Kennedy’s views are largely conspiratorial, with many arguing that he is running for President simply to attempt relevance.  He often discusses his thoughts on the COVID-19 pandemic, stating that he thinks it may have been started on purpose. He draws on his history as an environmental lawyer and does have strong pro-environment views. He supports sustainable farming practices and the elimination of fossil fuels and is in favor of the Green New Deal.  He also has views which border on the unbelievable, like that the CIA was involved in JFK’s murders and that prescription antidepressants cause mass shootings.

While Kennedy has some small pockets of support amongst the extreme left, he is not going to garner any change to electoral results based on current polls. One of his most vocal celebrity supporters is New York Jets quarterback Aaron Rodgers, who is notably anti-vaccine.  If RFK is to draw support away from anyone, it is likely to be President Biden, given his stances on most issues other than vaccines.

Another notable name that may draw support away from President Biden is far left activist Cornel West.  West is an activist, philosopher, and university Professor who has moved from the People’s Party to the Green Party and is now running as an independent. The Green Party is currently without a candidate since West’s departure. West has strong positions on social justice and equality, most of which he has spoken out about in his career. He is notably anti-capitalist and has spoken extensively on the subject. West also has a strong belief in public housing, the reduction of military spending, the Green New Deal, and universal healthcare for all Americans.

West is arguably further on the fringe than Kennedy Jr but may be seen as an alternative for far-left voters who aren’t anti-vaccine. West is a socialist and is supported by many in the Democratic Socialists of America, although they haven’t issued an official endorsement yet. West may swing slightly more progressive voters than RFK, which should worry Biden.  West is far less of a wildcard and holds more mainstream progressive views.  If Biden doesn’t take progressive action in the next year, progressive voters may begin supporting West to put the pressure on.
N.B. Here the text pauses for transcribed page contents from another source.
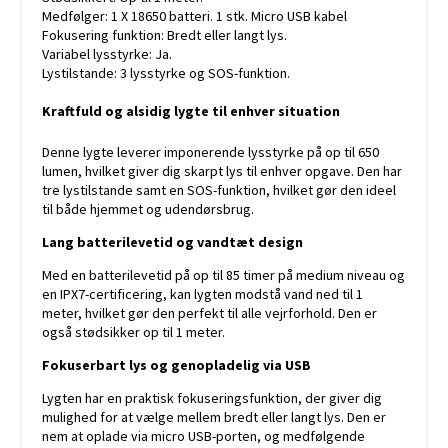
Medfølger: 1 X 18650 batteri. 1 stk. Micro USB kabel
Fokusering funktion: Bredt eller langt lys.
Variabel lysstyrke: Ja.
Lystilstande: 3 lysstyrke og SOS-funktion.
Kraftfuld og alsidig lygte til enhver situation
Denne lygte leverer imponerende lysstyrke på op til 650
lumen, hvilket giver dig skarpt lys til enhver opgave. Den har
tre lystilstande samt en SOS-funktion, hvilket gør den ideel
til både hjemmet og udendørsbrug.
Lang batterilevetid og vandtæt design
Med en batterilevetid på op til 85 timer på medium niveau og
en IPX7-certificering, kan lygten modstå vand ned til 1
meter, hvilket gør den perfekt til alle vejrforhold. Den er
også stødsikker op til 1 meter.
Fokuserbart lys og genopladelig via USB
Lygten har en praktisk fokuseringsfunktion, der giver dig
mulighed for at vælge mellem bredt eller langt lys. Den er
nem at oplade via micro USB-porten, og medfølgende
Although neither are a serious threat to win the presidency, they may be a key factor in determining whether Joe Biden retains the White House. Third party candidates have been factors in presidential races before, most notably in recent history with the Green Party’s Ralph Nader.  Nader won 3% of the national vote, taking away votes in key states from Al Gore and winning the presidency for George Bush.  Ross Perot was another notable third-party candidate, taking key voters away from Bob Dole and securing President Clinton an easy re-election.  George Washington warned of a two-party system tearing our country apart, and it seems that he predicted our current predicament. Third party candidates are a key cog in the wheel of democracy.